6. L’Assemblée réaffirme que le terrorisme est l’ennemi de la paix et que c’est de la responsabilité de tous de le combattre sous toutes ses formes.
7. Elle souligne que les conditions de vie de la population de Gaza sont devenues de plus en plus dures à cause du blocus qui leur est imposé et considère l’annonce faite par le Gouvernement israélien d’un assouplissement du blocus comme un premier pas. Elle estime cependant que le blocus devrait être levé et que les accès à Gaza devraient être libres, en assurant en même temps la sécurité d’Israël. Elle demande à ce propos le renforcement des mesures visant à empêcher l’introduction d’armes et de matériels non autorisés dans Gaza, ainsi que l’extension du rôle de contrôle, terrestre et maritime, de la Mission civile de l’Union européenne déjà en place.
8. L’Assemblée souligne de nouveau que le conflit au Proche-Orient concerne avant tout deux aspirations également légitimes – le droit d’Israël d’être reconnu et d’exister en paix et en sécurité et le droit des Palestiniens de disposer d’un Etat indépendant, viable et contigu – et qu’une paix stable ne peut être conclue que si les aspirations et les droits des deux peuples sont satisfaits.

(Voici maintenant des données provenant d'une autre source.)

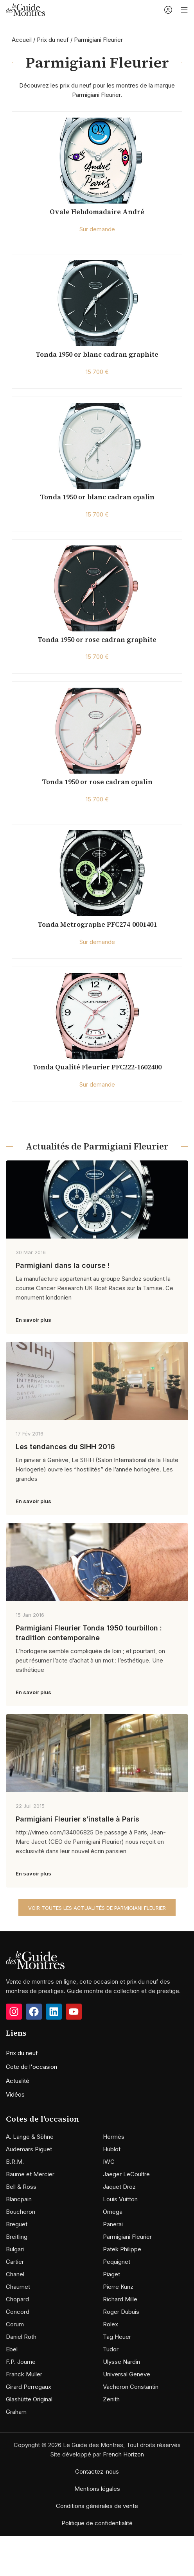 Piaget (111, 2274)
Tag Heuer (117, 2336)
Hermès (113, 2136)
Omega (112, 2211)
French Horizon (123, 2454)
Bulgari (15, 2249)
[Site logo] (25, 9)
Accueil (22, 39)
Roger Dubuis (121, 2311)
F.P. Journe (21, 2361)
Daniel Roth (21, 2336)
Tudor (111, 2349)
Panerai (113, 2224)
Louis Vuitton (120, 2199)
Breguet (16, 2224)
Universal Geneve (126, 2374)
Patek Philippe (122, 2249)
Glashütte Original (29, 2399)
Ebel (12, 2349)
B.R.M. (15, 2161)
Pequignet (116, 2261)
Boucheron (20, 2211)
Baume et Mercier (30, 2174)
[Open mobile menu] (184, 10)
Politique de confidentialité (97, 2523)
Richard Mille (120, 2299)
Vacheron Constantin (130, 2386)
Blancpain (19, 2199)
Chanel (15, 2274)
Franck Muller (24, 2374)
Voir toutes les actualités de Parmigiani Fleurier (97, 1908)
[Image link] (35, 1959)
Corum (15, 2324)
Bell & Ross (21, 2186)
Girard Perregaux (28, 2386)
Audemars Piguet (29, 2149)
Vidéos (15, 2094)
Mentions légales (97, 2488)
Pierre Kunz (118, 2286)
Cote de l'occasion (31, 2066)
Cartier (15, 2261)
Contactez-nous (97, 2471)
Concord (17, 2311)
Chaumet (18, 2286)
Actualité (17, 2080)
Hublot (111, 2149)
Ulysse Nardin (121, 2361)
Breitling (16, 2236)
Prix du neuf (53, 39)
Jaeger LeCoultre (126, 2174)
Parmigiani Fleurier (127, 2236)
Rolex (110, 2324)
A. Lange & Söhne (30, 2136)
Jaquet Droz (119, 2186)
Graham (16, 2411)
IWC (109, 2161)
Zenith (111, 2399)
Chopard (17, 2299)
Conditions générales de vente (97, 2506)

9. Elle réitère l’urgente nécessité de reprendre le dialogue et les négociations entre les Israéliens et les Palestiniens, qui est le seul moyen de conclure une paix durable et partagée entre un Etat palestinien souverain et indépendant et un Etat d’Israël reconnu et protégé. Elle exprime son soutien plein et entier aux «discussions de proximité» et appelle les parties à coopérer afin d’aboutir à un résultat positif.

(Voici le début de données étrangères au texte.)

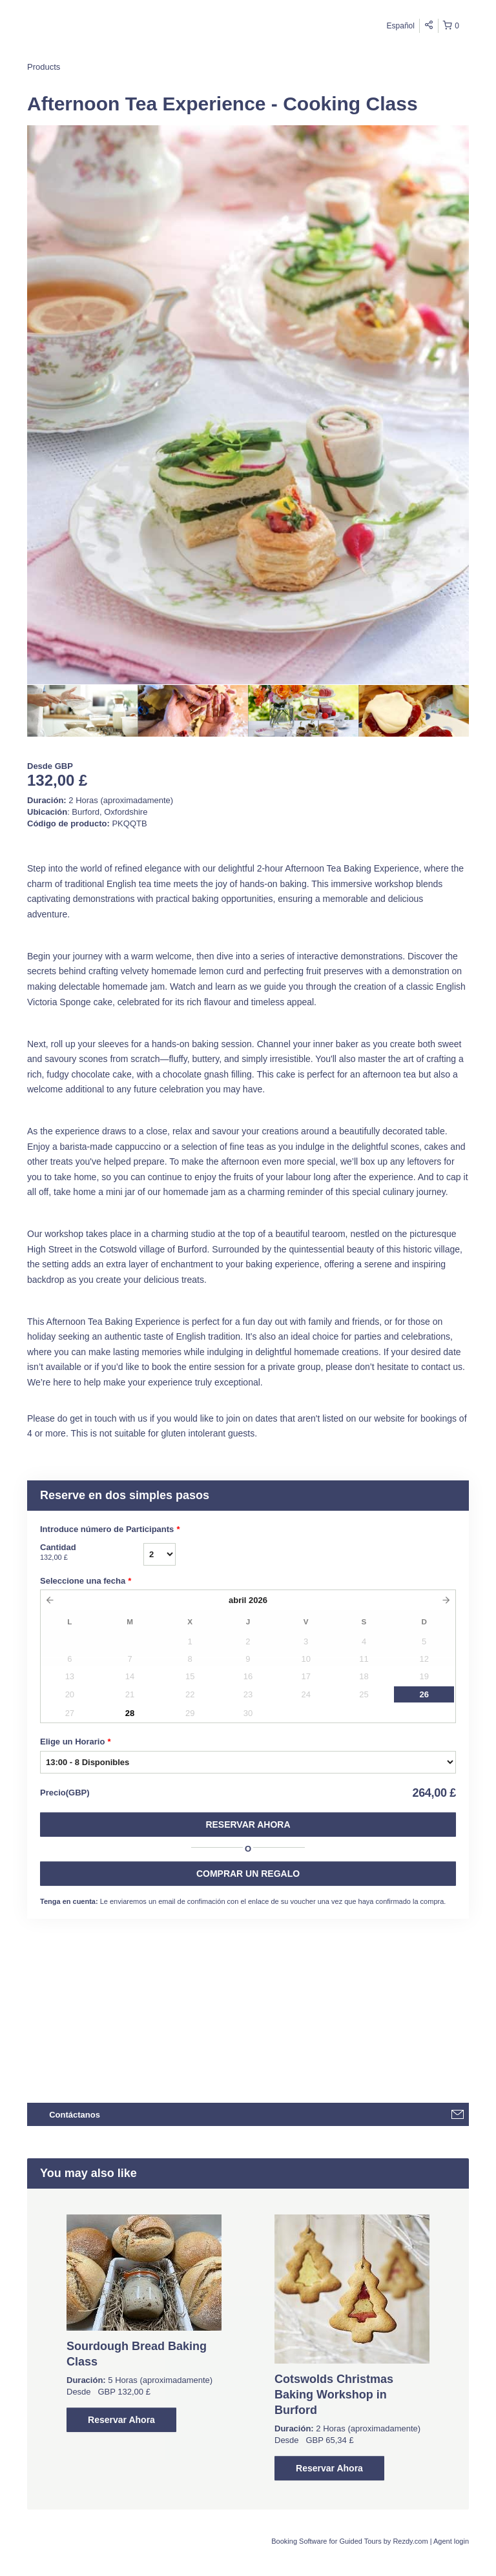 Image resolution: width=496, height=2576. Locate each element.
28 (129, 1713)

10. L’Assemblée apprécie les efforts intensifs déployés par le Président Obama et son envoyé spécial pour le Proche-Orient, George Mitchell, ainsi que ceux du Quartet et son envoyé spécial pour le Proche-Orient, Tony Blair, et note que cette crise appelle les Nations Unies et l’Union européenne à renforcer leur engagement. Elle se félicite des déclarations faites par la Ligue arabe sur son engagement continu envers une paix négociée fondée sur le plan de paix arabe. L’Assemblée espère que, malgré la crise récente, la Turquie continuera de jouer un rôle positif en faveur de la stabilité dans la région.

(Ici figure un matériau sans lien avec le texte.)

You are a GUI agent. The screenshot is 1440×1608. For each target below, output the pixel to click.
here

11. En conséquence, l’Assemblée appelle le Gouvernement d’Israël:
11.1. à déterminer rapidement et sans ambiguïté les responsabilités individuelles et collectives des actes commis lors de l’attaque contre la flottille de Gaza;
11.2. à coopérer avec la communauté internationale pour garantir que soit menée une enquête prompte, internationale, impartiale et transparente;
11.3. à s’assurer que la commission d’enquête qu’il a nommée ouvre sans délai une enquête transparente, crédible et impartiale conforme aux critères internationaux et que ses membres puissent la conduire en toute indépendance et liberté d’action;
11.4. à lever le blocus de Gaza en ouvrant l’accès terrestre et maritime et en permettant la fourniture sans heurt de tous les produits nécessaires à des conditions de vie normales de la population et au développement d’activités sociales et économiques sans préjudice de sa propre sécurité;
11.5. à arrêter la construction de nouvelles implantations et l’extension de celles qui existent dans les territoires occupés y inclus Jérusalem Est;
11.6. à poursuivre la réduction des points de contrôle en Cisjordanie;
11.7. à faire en sorte que le Président de l’Autorité nationale palestinienne, Mahmoud Abbas, et le Gouvernement Fayyad soient en mesure d’assumer leurs responsabilités et d’exercer leurs pouvoirs.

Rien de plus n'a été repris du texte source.